BY JENNIFER MOORE
During winter months at Farley, I was a member of “the walking crew”: a hoard of students that walked behind a designated teacher down the red-carpet-concrete to the train of cars that waited to pick them up. It was my favorite part of the day. When glue sticks were taken out of mouths, scissors were put away, and classes ended, we exercised our tiny feet across the basketball court and down the driveway to meet our parents. I would hear engines hum, faintly smell cigarettes and see the exhaust billowing out of the tailpipes like staggered chain smokers. My mother’s car was traditionally parked a street away from the school to avoid the crowd. She’d get out of the car and stand at the chain link gate where we dispersed from the crowd. Mother was short like me, always wearing a large purple jacket with arms anxiously outstretched waiting to warm me before getting in the car.

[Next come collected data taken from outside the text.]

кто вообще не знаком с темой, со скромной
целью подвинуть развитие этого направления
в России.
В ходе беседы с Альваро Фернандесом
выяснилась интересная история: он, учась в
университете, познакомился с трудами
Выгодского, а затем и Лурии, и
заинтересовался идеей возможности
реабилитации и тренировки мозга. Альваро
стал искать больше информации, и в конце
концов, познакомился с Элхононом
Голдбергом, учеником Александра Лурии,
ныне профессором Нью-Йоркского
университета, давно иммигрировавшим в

As a child, I wanted nothing more than to fit in - because I didn’t. The evident slant, almond, or “China eyes” as some called them; the-rite-of-passage brown spots that were unique to Asians; the oddly shaped nose; the seemingly stunted growth; all of these characteristics (and more) made it difficult to assimilate and conform. My exterior worked against the grain. I begged my mom to sit in the car and allow me to seek her out like every other child did with their parents. Nevertheless, she insisted. The other students would always ask me:
“Where are you from?”
“Massachusetts,” I’d reply.
“No, where are you really from?”
“Framingham,” with irritation.
Everyone seemed disappointed, frustrated, and angered at my response as if I knew less about my racial origin than they did. They were dissatisfied with my dissonance from their pale skin, so much they wished I was from somewhere else to justify it. Despite my vehement disagreement with my mother, I faithfully embraced my purple marshmallow just as I always did every time I saw her. One day when I was marching along with the slow regiment of students, my mom wasn’t waiting for me. I started the walk home in case she got caught up in traffic and to get a head start on the journey home after a long day of vocabulary words and rudimentary physical education.

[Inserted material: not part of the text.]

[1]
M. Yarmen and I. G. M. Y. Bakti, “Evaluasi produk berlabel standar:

A few streets away from the school, I saw my mom pulled over on the side of the road with a police officer perched behind her. I got in the car without hesitation and the citation continued - failure to stop at a stop sign. It wasn’t a big deal. My grandmother smiled at me from the passenger seat, with a clean bill of health as she had just been driven from a doctor’s appointment. I saw my mother in my grandmother’s smile. It was a mirror image. It was a glimpse of tranquility in a moment of discomfiture. From then on, I made it a point to understand my purple marshmallow. I no longer concerned myself with the fragilities of social norms, or others’ perceptions of me. I didn’t care if she stood out from the crowd, it was the essence of her presence that was important. I donned a thick pink jacket from then on, ready to serve as my mom’s sidekick; marching to her car, while searching for my purple counterpart.

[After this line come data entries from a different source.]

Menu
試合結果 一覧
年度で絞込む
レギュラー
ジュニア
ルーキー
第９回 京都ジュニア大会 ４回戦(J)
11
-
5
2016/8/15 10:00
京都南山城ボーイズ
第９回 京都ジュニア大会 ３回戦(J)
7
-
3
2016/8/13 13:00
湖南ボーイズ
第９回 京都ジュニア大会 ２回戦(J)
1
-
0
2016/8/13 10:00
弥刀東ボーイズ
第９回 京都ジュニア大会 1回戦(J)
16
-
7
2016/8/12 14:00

My mother always liked to be cautious of my Asian-ness in school. She named me Jennifer instead of Yienn. The name she wanted was too yellow and mispronounced in English. She would make plate upon plate of pho soup, banh bou, and fried rice but she never packed them in my lunch box fearing that they smelled funny, looked strange, and didn’t conform to the American lunch box. They were indigestible and incompatible with the healthy plate initiatives in school. Durian was much too smelly and gross looking for others to look at, while I would smirk, and put a dollop of ice cream next to one of its sections and enjoy a dessert. I got fed up with having to wait for dinner to enjoy these homemade delicacies and started packing them myself, throwing in a jello snack that my aunt brought back from China for me. I did this because I ate alone at school, and figured that no one would care what I ate, or how I ate if they weren’t there to witness it.
Mother whitewashed me because my Irish heritage was more valuable at school than my Chinese-Vietnamese identity. She didn’t want me to be treated differently. There was no procedure for her to follow as an immigrant parent, to teach her child how to be an American student. No parenting manual or school guide could teach her how to raise me in American society, but I wanted to learn to be a student; not an American student, but my mother’s daughter. I was the only Asian in school, and I wanted to be that capital A-Asian. I wanted to be that Asian. I proudly squawked my middle name whenever it was asked of me, because it is beautiful. Tuyet: the name of a bird in the Vietnamese mountains. Not Rose. Not Lee. Not Anne. Not a middle name that was free of red underlines, and didn’t get autocorrected by keyboards and tongues.